**Material supplied**
*** Block opens ***

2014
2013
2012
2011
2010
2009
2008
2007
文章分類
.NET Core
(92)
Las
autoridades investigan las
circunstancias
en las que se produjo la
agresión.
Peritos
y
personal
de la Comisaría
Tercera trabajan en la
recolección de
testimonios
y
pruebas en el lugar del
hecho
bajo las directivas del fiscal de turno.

*** Block closes ***
*** Block opens ***

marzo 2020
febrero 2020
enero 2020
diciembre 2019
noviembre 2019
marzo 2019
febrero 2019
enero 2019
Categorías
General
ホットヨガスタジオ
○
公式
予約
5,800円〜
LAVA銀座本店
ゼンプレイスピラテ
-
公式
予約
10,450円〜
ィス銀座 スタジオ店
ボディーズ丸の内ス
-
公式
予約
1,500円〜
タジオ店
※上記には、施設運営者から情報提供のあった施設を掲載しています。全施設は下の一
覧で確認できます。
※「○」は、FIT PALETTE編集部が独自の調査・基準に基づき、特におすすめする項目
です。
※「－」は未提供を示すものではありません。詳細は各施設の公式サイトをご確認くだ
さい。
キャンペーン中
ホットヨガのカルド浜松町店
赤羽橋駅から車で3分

*** Block closes ***

**Problem to work on**
Reproduce exactly the lines above from the line with "circunstancias" to the line with "bajo las directivas del fiscal de turno.", including both, and add nothing.

**Solution**
circunstancias
en las que se produjo la
agresión.
Peritos
y
personal
de la Comisaría
Tercera trabajan en la
recolección de
testimonios
y
pruebas en el lugar del
hecho
bajo las directivas del fiscal de turno.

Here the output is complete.